Este domingo, paseando tranquilamente con mis hijos y mi marido, se me ha acercado un señor mayor. Con una sonrisa amable y un gesto tranquilo, se me ha acercado, ha cogido el carro de mi hija, vació en ese momento porque ella iba paseando con su papá, y lo ha levantado a la vez que esbozaba una gran sonrisa y me espachurraba el moflete...

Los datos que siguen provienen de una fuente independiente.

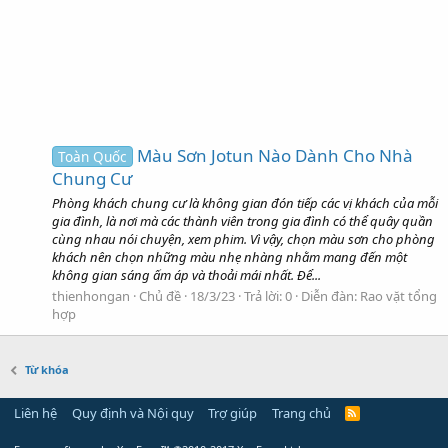
Màu Sơn Jotun Nào Dành Cho Nhà
Toàn Quốc
Chung Cư
Phòng khách chung cư là không gian đón tiếp các vị khách của mỗi
gia đình, là nơi mà các thành viên trong gia đình có thể quây quần
cùng nhau nói chuyện, xem phim. Vì vậy, chọn màu sơn cho phòng
khách nên chọn những màu nhẹ nhàng nhằm mang đến một
không gian sáng ấm áp và thoải mái nhất. Để...
thienhongan
Chủ đề
18/3/23
Trả lời: 0
Diễn đàn:
Rao vặt tổng
hợp
Từ khóa
Liên hệ
Quy định và Nội quy
Trợ giúp
Trang chủ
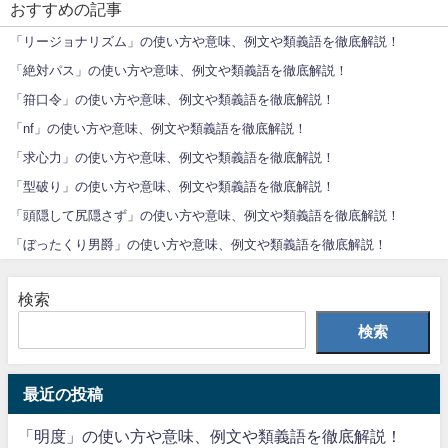
おすすめの記事
「リージョナリズム」の使い方や意味、例文や類義語を徹底解説！
「絶対パス」の使い方や意味、例文や類義語を徹底解説！
「箝口令」の使い方や意味、例文や類義語を徹底解説！
「nf」の使い方や意味、例文や類義語を徹底解説！
「求心力」の使い方や意味、例文や類義語を徹底解説！
「型破り」の使い方や意味、例文や類義語を徹底解説！
「頭隠して尻隠さず」の使い方や意味、例文や類義語を徹底解説！
「ぼったくり男爵」の使い方や意味、例文や類義語を徹底解説！
検索
検索
最近の投稿
「明度」の使い方や意味、例文や類義語を徹底解説！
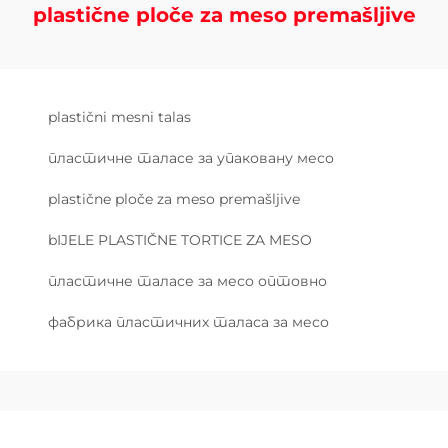
plastične ploče za meso premašljive
plastični mesni talas
пластичне таласе за упаковану месо
plastične ploče za meso premašljive
bIJELE PLASTIČNE TORTICE ZA MESO
пластичне таласе за месо оптовно
фабрика пластичних таласа за месо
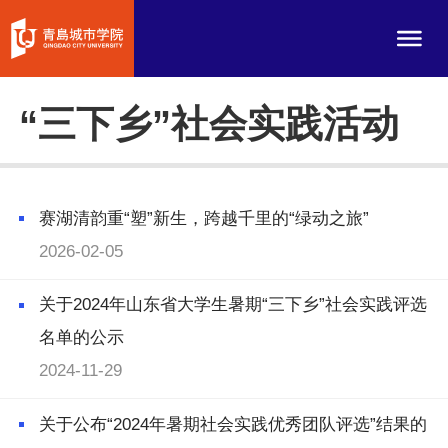
“三下乡”社会实践活动
赛湖清韵重“塑”新生，跨越千里的“绿动之旅”
2026-02-05
关于2024年山东省大学生暑期“三下乡”社会实践评选
名单的公示
2024-11-29
关于公布“2024年暑期社会实践优秀团队评选”结果的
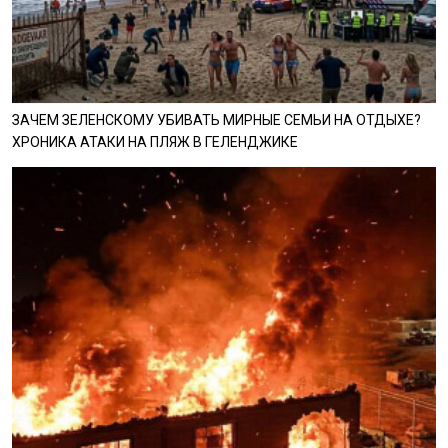
ЗАЧЕМ ЗЕЛЕНСКОМУ УБИВАТЬ МИРНЫЕ СЕМЬИ НА ОТДЫХЕ?
ХРОНИКА АТАКИ НА ПЛЯЖ В ГЕЛЕНДЖИКЕ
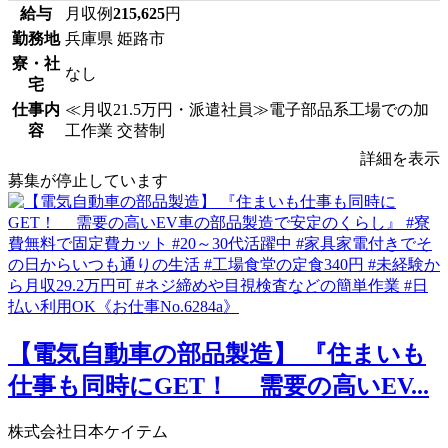
給与
月収例
215,625
円
勤務地
兵庫県 姫路市
寮・社
なし
宅
仕事内
≪月収21.5万円・派遣社員≫電子部品系工場での加
容
工作業 交替制
詳細を表示
募集が停止しています
【電気自動車の部品製造】 『住まいも
仕事も同時にGET！ 需要の高いEV...
株式会社日本ケイテム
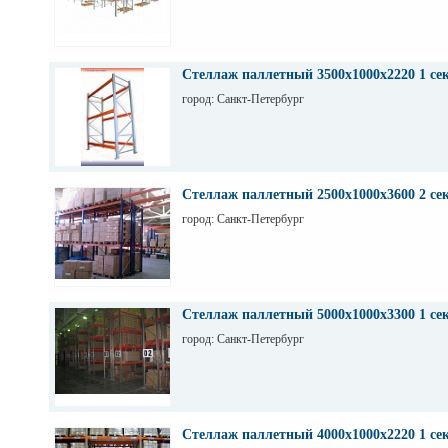
Стеллаж паллетный 3500х1000х2220 1 се
город: Санкт-Петербург
Стеллаж паллетный 2500х1000х3600 2 се
город: Санкт-Петербург
Стеллаж паллетный 5000х1000х3300 1 се
город: Санкт-Петербург
Стеллаж паллетный 4000х1000х2220 1 се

No. No era yo la que he sufrido este acoso. Ha sido mi pequeña foquita. Iba tan tranquila intentando poner un pie delante de otro apoyada en su cutre carro de la compra que no suelta desde que ha descubierto esto de caminar, cuando se le ha acercado ese señor del que os hablaba y ha hecho todo lo que os acabo de explicar: se ha acercado a la niña, se ha agachado, le ha cogido el carrito, le ha sonreido y le ha espachurrado el moflete.
Seguro que si sólo hubiera puesto la segunda versión no os hubiérais extrañado. Pero he puesto la primera versión para explicar mi opinión hacerca del acoso que sufren los niños pequeños constantemente por parte de los adultos. Quizás alguien me tilde de asocial, y a mis hijos también pero el berrinche que se ha pegado mi pobre foquita ha sido de aúpa. De hecho, no ha querido pasear más en toda la mañana, se ha subido al cochecito y ahí se ha quedado, por si acaso.
Creo que las normas sociales de acercamiento entre personas, se rompen con los niños cuando tienen las mismas reacciones que los adultos. Del mismo modo que nos sorprendería si alguién nos abordara sin conocernos de nada, los pequeños no sólo se sorprenden sino que también se asustan.
Otra de las cosas que me molestan, y creo que a los niños también, es intentar mostrarlos como los más graciosos, simpáticos, sociales del planeta. Cuando nos presentan a alguién la primera vez estamos precavidos, somos educados pero no nos explicamos hasta la última de nuestras intimidades. En cambio exigimos a nuestros hijos que desplieguen el abanico de gracias que hacen en casa cuando están relajados.
Todo esto provoca que a muchos niños se les tilde de asociales o rancios, como he oído en alguna ocasión, cuando, si se les deja tiempo y se les da confianza, son igual de amables que cualquier persona adulta a la que se le trate con el mismo respeto.